Agnolin: «Macché Serve soltanto per gli spot in tv»

Moviola in campo sì, moviola in campo no. Come la vede, caro Agnolin?
«Contrario. Non è possibile che la tecnologia si sostituisca totalmente all’occhio umano».
E allora restiano come siamo, con tutti questi errori settimanali?
«Su qualcosa sono d’accordo, ad esempio sul gol valido o no. In questo caso ben vengano i sensori sulle porte e nel pallone, così si possono evitare tanti gol fantasma o episodi che comunque creano tensione in campo e rendono la gara ancora più complicata all’arbitro».
Ma ha visto cosa è successo sabato sera a Napoli?
«Certo, quelli di Napoli-Juve sono stati casi eclatanti, ma uno, due, tre errori fanno parte del gioco. L’imponderabile, la situazione anomala sono fattori che possono capitare e che fanno parte del contesto sportivo. Ma non per questo si deve fermare la gara, mettersi attorno a un tavolino con un televisore davanti e dire: l’arbitro ha fatto bene, l’arbitro ha fatto male. E dove va a finire l’autonomia del direttore di gara? L’arbitro è un uomo, che può anche sbagliare e deve essere sempre e solo lui a decidere. Anche questo è il bello del calcio».
D’accordo il salviamo l’arbitro, un po’ come il soldato Ryan, ma altri sport hanno già la moviola in campo.
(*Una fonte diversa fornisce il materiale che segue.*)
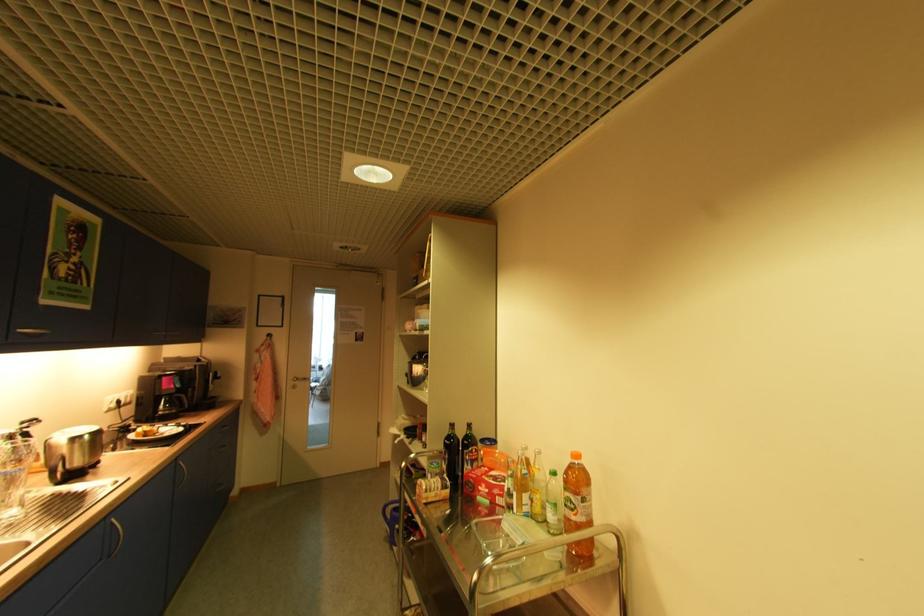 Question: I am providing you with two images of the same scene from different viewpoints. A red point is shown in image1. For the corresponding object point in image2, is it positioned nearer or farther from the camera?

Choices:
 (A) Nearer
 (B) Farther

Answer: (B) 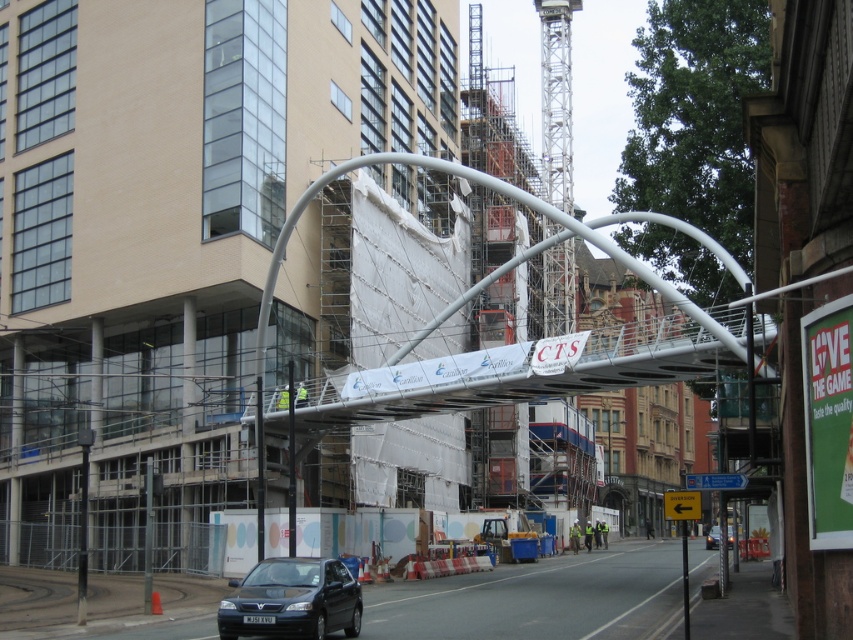 Does matte black car at lower center appear on the right side of black glossy car at center?

In fact, matte black car at lower center is to the left of black glossy car at center.

Who is higher up, matte black car at lower center or black glossy car at center?

matte black car at lower center

Is point (283, 593) positioned in front of point (718, 536)?

Yes, point (283, 593) is closer to viewer.

Where is `matte black car at lower center`? This screenshot has height=640, width=853. matte black car at lower center is located at coordinates (291, 600). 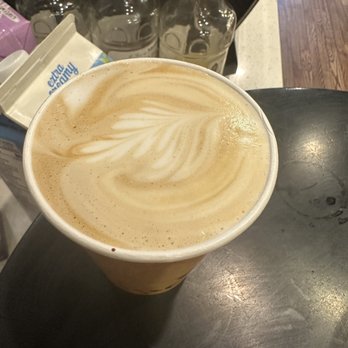 I want to click on table, so click(x=292, y=47). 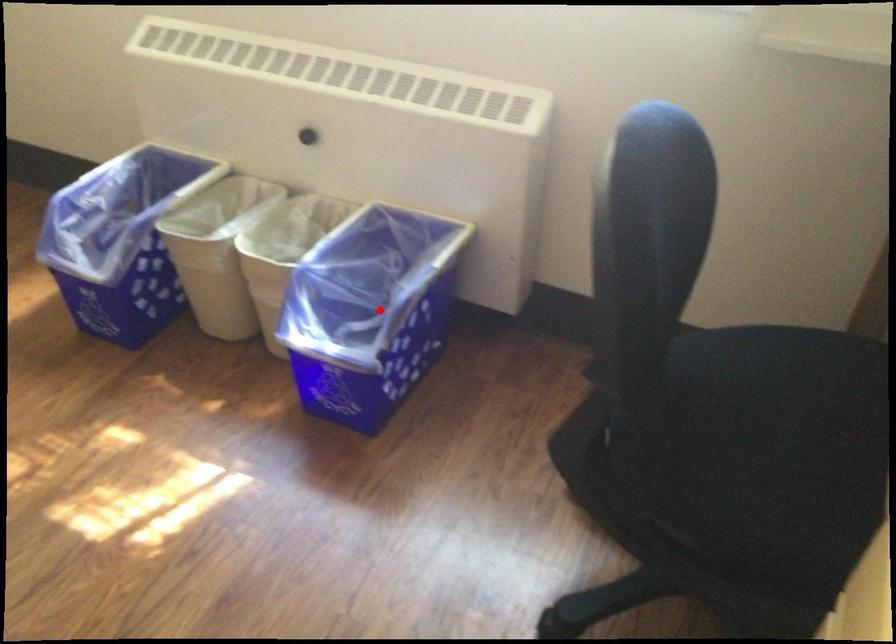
«Sono stato a Parigi per la coppa del mondo di rugby e ho visto come viene utilizzata. Ma nel rugby e in altre discipline sportive, c’è un’altra cultura, fatti, avvenimenti, storia, filosofia di gioco, contesti diversi rispetto al calcio».
Dai, Agnolin, dia spazio al futuro?
«No, il calcio è bello perché le sue regole sono immutabili e anche l’errore dell’arbitro è come se fosse una regola. E poi, parliamoci chiaro, la moviola in campo sarebbe soltanto un mezzuccio per fare economia e soldi. Perché voglio proprio vedere se in quei 20-30 secondi durante i quali la partita è ferma, le varie televisioni non mandano subito spot pubblicitari. Spot che significano quattrini, alla faccia del calcio vero. D’altronde Galliani l’ha detto: il calcio è solo businnes».
Insomma, il suo è un no secco alla moviola?
«Durante il gioco ci sono comportamenti umani che vanno rispettati, anche negli errori. E smettiamola di tirare in ballo l’arbitro e gli assistenti».